Take every line in the entries that includes the word "анализ" and copy it.

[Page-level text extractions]
>>>

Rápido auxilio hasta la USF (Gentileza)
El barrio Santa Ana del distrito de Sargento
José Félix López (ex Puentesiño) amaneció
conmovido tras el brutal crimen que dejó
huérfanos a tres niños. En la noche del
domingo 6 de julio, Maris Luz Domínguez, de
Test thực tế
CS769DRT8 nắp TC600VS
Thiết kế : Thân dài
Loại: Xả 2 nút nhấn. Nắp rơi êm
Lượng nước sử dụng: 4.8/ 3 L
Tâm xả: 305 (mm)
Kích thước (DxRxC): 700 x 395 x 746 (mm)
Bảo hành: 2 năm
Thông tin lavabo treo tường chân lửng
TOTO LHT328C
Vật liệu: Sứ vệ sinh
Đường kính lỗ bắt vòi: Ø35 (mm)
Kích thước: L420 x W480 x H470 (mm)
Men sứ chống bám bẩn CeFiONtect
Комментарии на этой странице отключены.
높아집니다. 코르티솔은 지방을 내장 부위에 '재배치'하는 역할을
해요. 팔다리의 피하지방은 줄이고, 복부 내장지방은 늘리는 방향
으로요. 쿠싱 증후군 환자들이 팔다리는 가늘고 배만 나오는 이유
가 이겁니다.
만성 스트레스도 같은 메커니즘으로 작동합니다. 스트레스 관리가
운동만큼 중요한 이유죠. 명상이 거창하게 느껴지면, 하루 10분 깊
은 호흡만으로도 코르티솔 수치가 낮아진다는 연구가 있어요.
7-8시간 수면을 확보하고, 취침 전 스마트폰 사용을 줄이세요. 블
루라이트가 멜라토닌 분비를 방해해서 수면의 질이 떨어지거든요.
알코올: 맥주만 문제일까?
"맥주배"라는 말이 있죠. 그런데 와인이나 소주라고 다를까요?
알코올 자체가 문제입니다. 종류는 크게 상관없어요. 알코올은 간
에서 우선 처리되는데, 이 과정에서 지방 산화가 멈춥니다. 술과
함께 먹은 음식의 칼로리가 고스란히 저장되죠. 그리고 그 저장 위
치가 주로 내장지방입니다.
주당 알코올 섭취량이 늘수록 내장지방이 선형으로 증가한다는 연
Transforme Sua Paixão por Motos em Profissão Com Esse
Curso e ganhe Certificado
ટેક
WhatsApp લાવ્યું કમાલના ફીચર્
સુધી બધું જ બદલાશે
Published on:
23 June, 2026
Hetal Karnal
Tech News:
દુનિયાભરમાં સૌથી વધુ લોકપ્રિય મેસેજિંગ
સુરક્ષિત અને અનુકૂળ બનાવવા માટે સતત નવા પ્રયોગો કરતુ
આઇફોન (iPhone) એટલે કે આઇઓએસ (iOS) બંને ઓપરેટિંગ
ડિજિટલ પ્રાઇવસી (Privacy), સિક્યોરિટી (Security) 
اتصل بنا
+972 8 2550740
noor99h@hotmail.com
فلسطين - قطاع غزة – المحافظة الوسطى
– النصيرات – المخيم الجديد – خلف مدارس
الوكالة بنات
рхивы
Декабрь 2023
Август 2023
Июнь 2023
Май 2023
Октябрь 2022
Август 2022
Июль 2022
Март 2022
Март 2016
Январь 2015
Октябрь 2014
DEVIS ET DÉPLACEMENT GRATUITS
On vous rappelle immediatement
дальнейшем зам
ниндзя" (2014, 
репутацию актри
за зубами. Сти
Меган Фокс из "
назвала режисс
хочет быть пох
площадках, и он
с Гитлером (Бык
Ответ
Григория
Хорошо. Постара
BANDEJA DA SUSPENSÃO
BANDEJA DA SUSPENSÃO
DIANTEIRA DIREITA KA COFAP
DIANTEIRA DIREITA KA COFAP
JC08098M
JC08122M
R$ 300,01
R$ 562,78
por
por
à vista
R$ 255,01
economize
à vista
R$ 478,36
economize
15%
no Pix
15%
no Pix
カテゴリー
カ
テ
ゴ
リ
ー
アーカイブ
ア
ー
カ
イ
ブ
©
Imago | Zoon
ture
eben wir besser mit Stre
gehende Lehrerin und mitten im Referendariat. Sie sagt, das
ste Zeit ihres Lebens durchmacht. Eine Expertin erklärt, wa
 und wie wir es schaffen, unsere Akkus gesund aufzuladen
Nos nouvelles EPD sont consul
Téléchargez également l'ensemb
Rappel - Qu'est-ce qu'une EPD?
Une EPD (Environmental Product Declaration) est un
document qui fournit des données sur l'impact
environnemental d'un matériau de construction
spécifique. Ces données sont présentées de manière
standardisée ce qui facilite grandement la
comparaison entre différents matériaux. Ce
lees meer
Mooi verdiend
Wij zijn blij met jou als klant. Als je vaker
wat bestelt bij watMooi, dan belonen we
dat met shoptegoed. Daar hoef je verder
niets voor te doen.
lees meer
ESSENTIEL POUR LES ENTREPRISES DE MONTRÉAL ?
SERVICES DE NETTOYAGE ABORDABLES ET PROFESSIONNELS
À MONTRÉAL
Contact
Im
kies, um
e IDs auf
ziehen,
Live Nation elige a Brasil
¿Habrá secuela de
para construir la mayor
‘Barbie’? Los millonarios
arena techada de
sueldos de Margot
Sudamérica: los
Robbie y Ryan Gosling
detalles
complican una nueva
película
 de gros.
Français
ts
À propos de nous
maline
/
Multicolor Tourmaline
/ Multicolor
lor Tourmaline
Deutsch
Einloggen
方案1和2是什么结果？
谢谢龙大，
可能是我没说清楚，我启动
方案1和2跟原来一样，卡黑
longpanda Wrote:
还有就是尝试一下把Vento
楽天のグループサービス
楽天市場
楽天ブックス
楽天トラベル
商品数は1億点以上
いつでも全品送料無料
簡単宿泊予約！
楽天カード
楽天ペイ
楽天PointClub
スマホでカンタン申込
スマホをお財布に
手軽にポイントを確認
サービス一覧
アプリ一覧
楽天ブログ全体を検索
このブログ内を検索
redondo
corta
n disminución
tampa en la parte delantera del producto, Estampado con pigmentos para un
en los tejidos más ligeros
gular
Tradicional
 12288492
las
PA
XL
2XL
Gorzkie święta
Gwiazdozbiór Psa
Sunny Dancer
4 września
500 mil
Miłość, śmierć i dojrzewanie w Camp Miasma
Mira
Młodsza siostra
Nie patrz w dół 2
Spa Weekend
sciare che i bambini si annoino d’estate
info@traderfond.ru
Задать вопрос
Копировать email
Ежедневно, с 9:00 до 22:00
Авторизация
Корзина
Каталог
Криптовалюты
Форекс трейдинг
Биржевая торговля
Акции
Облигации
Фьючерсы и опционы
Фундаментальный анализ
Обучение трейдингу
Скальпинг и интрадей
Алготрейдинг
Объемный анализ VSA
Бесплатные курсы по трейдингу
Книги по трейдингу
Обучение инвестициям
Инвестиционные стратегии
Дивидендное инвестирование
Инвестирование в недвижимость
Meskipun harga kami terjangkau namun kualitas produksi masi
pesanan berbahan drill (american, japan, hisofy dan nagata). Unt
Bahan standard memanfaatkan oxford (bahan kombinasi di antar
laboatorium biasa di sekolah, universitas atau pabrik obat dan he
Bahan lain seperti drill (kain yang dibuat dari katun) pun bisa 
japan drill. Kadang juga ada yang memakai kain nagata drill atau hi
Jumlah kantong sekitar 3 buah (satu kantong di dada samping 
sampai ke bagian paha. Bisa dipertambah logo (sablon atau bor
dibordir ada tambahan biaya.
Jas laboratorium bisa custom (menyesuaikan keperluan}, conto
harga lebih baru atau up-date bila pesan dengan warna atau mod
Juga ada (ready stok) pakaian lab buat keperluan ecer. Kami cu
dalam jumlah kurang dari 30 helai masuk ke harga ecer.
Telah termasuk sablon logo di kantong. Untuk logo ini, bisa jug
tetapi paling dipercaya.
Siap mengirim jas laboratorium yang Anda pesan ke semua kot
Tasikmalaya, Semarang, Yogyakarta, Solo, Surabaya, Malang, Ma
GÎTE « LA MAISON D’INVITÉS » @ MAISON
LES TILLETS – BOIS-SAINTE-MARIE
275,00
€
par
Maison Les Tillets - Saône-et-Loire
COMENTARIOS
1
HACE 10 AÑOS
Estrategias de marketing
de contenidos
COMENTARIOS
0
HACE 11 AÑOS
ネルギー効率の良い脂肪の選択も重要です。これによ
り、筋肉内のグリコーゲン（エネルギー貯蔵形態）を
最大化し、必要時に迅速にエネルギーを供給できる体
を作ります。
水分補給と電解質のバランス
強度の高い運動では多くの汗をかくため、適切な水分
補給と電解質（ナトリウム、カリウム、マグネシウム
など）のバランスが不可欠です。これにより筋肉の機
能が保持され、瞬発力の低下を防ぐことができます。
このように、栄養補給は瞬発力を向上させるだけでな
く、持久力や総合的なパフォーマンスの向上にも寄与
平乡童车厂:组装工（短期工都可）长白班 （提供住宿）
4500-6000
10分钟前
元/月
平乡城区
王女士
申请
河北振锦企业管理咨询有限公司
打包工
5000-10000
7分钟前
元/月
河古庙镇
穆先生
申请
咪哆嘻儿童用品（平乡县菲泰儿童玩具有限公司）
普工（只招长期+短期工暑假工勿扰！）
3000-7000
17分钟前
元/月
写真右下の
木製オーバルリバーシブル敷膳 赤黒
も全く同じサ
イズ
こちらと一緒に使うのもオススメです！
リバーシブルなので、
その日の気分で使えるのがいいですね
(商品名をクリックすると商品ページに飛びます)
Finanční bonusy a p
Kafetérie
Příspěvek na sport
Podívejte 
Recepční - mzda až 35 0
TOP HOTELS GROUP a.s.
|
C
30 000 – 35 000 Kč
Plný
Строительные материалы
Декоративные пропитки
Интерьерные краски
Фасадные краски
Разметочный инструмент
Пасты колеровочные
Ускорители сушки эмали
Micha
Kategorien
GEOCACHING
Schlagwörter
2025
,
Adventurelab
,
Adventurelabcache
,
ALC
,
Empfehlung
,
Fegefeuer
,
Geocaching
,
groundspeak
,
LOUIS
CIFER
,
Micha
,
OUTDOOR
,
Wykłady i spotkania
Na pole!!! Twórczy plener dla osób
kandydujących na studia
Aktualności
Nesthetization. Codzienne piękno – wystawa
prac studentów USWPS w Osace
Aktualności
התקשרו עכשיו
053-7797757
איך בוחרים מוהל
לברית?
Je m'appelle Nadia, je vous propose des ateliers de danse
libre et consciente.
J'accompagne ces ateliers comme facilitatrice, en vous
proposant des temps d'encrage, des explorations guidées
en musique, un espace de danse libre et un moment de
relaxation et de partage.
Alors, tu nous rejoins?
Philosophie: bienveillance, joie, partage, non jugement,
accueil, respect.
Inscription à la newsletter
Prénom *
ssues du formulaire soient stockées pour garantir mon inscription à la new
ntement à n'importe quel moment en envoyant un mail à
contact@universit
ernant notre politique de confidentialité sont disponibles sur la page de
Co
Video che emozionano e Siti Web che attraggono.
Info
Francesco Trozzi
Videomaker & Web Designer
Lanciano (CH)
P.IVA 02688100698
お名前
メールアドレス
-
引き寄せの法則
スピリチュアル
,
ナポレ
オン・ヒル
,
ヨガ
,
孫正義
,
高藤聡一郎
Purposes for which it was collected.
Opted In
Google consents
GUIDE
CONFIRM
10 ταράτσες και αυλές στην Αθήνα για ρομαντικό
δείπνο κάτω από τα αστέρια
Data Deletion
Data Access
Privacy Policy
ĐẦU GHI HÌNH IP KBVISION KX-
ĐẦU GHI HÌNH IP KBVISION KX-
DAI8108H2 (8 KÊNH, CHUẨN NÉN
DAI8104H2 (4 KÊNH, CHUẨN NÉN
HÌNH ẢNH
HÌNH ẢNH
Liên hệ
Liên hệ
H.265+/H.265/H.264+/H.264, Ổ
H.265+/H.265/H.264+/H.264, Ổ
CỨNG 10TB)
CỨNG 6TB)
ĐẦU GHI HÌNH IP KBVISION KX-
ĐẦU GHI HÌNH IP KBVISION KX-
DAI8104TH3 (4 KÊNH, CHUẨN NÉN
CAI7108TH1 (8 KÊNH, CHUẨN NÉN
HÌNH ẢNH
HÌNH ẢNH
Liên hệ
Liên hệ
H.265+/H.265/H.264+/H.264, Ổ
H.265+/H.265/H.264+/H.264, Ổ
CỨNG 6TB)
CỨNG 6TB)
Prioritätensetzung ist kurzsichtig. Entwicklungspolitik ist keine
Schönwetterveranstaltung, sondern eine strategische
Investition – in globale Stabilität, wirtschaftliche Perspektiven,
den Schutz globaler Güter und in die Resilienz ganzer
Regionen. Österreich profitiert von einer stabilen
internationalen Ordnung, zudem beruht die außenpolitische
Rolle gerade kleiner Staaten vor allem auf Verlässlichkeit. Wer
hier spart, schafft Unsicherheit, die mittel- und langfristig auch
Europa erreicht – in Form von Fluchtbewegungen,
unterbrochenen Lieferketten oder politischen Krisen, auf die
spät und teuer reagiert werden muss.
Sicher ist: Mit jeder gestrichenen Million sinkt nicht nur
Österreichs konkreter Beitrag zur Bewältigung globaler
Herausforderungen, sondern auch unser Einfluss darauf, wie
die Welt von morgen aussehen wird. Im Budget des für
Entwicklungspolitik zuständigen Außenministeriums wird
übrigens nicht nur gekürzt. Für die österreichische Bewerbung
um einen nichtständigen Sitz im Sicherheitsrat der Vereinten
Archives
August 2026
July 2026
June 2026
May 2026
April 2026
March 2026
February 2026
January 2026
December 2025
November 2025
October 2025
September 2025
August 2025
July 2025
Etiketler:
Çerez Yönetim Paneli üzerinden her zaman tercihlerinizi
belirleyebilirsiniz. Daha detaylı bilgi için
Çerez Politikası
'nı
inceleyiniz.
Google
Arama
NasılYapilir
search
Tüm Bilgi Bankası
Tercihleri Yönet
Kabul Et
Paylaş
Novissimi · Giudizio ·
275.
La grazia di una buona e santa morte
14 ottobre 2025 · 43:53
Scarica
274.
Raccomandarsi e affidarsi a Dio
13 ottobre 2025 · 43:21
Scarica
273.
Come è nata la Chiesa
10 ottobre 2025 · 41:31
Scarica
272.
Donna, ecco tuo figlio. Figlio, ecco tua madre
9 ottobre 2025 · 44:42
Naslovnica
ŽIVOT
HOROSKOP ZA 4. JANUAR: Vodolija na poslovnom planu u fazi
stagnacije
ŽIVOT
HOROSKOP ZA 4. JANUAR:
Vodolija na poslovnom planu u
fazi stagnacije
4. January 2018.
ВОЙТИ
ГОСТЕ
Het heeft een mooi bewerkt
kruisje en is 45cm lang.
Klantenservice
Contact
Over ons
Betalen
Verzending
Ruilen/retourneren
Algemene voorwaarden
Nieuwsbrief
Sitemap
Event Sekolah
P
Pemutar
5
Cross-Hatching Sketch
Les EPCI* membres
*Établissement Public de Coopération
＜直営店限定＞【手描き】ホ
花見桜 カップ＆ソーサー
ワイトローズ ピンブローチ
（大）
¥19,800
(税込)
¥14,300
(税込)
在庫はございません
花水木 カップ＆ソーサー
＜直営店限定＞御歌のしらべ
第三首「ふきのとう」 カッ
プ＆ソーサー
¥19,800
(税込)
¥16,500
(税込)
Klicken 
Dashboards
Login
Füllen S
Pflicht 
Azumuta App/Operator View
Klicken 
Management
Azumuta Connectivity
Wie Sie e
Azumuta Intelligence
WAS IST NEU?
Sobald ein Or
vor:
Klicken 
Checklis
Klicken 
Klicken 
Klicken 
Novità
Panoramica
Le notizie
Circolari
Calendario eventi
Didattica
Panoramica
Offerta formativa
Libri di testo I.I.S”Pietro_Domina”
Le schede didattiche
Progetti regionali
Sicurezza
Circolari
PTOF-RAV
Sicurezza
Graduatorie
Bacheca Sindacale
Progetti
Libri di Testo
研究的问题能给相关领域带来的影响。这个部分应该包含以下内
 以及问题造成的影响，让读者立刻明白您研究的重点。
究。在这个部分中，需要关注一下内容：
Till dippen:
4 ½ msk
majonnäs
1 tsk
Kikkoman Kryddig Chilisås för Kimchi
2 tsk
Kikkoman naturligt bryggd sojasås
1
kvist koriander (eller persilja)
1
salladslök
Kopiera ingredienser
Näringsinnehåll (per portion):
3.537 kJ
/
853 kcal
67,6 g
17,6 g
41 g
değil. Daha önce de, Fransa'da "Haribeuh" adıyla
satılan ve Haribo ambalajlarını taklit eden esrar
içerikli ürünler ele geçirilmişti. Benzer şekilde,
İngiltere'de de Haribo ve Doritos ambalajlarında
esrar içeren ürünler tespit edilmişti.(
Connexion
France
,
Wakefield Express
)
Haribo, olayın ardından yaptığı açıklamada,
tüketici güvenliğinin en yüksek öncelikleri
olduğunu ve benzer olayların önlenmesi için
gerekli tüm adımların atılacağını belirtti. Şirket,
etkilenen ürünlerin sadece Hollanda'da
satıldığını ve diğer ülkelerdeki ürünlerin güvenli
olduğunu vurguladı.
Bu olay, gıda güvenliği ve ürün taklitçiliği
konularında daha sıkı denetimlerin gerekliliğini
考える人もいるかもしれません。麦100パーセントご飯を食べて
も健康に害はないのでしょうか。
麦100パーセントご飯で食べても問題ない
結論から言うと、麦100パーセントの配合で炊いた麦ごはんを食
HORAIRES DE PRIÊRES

<<<

§ ANSWER
Фундаментальный анализ
Объемный анализ VSA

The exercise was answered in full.